If we step back to think about the high level goals that your typical data scientist tries to achieve — two quite different workflows emerge.
First up — exploratory data analysis. In such case, the focus is put on understanding your dataset, finding some interesting and useful patterns within and presenting them in a way, which will allow decisions to be made. In this sort of work, usually little to no guidance is given from the dataset’s “owner” except for a general direction like finding some anomalies, looking for inefficiencies, recurring patterns or the like. You usually go where the road leads you and your main task is just to get some insights into the processes that actually generated the data. The work usually ends when you simply run out of the designated time slot.
Another type of work involves creating some sort of predictive model which will be used on previously unseen data. This might be a one-shot thing, if the purpose is only to present and discuss the obtained results with the board of directors. This might also end up in actually shipping your model into a working computational system where it will live and thrive for a long time.

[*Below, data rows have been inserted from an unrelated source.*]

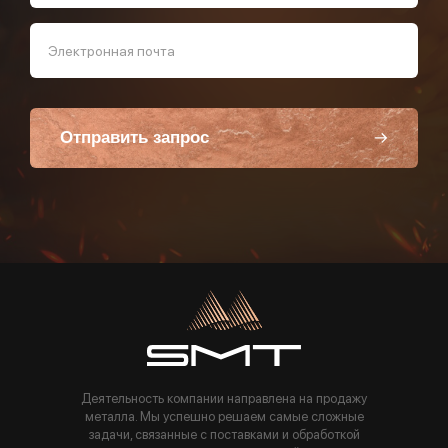
Электронная почта
Отправить запрос
Пользуясь данной формой вы соглашаетесь с политикой компании
Деятельность компании направлена на продажу
металла. Мы успешно решаем самые сложные
задачи, связанные с поставками и обработкой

Whatever the case, the people who asked you to do this sort of task probably have something (more or less) specific in their minds, so even before starting your work you need to precisely define what are you actually to do.
Because chances are that the data science work is actually spawned by some roughly defined business needs — we have a clash of two realms. The former works best when surrounded by precision and rigor, while the latter stems from the often messy and vague real-world needs. In order to be successful you need to have a translation between these two.
Basically you need to formulate the requirements in the business domain language, translate them into well-defined analytical tasks and determine measurable success criteria. Sounds abstract? Let’s look at some examples.
Sometimes discovering what you actually need to do is straightforward. If you are asked to create a spam filter plugin for a given email client, you can quickly translate this into a binary classification task and assume that your model gets access to email content and metadata. Defining the success criteria will require assuming some acceptable ranges for metrics like accuracy, true and false positives etc. — you can estimate these based on how the currently available solutions perform .
Other times things get a bit more complicated. Let’s say that you’re running an e-commerce website and you would like to include product recommendations on your homepage. This is your business need which can be translated into 2 modelling tasks:
Now we still need a success criterion to tell us whether our results are sufficient. In this case we want to actually use the recommenders if they add some value to our homepage. A simple criterion would be: use the recommenders if they are able to obtain a click-through-rate which is higher than the one currently calculated for the homepage. So in this case you evaluate your new approach on whether, or not it improves the existing state. Another angle would be to compare the performance of your model compared to for example using only the baseline best-sellers part. Either way, you in a sense bootstrap your success criteria .
In real-world scenarios data science tasks cannot be taken for granted — you need to define them. To create a useful definition remember about translating the business language into modelling tasks and creating clear and measurable success criteria. Without this it is difficult to decide whether what you created is complete and actually useful.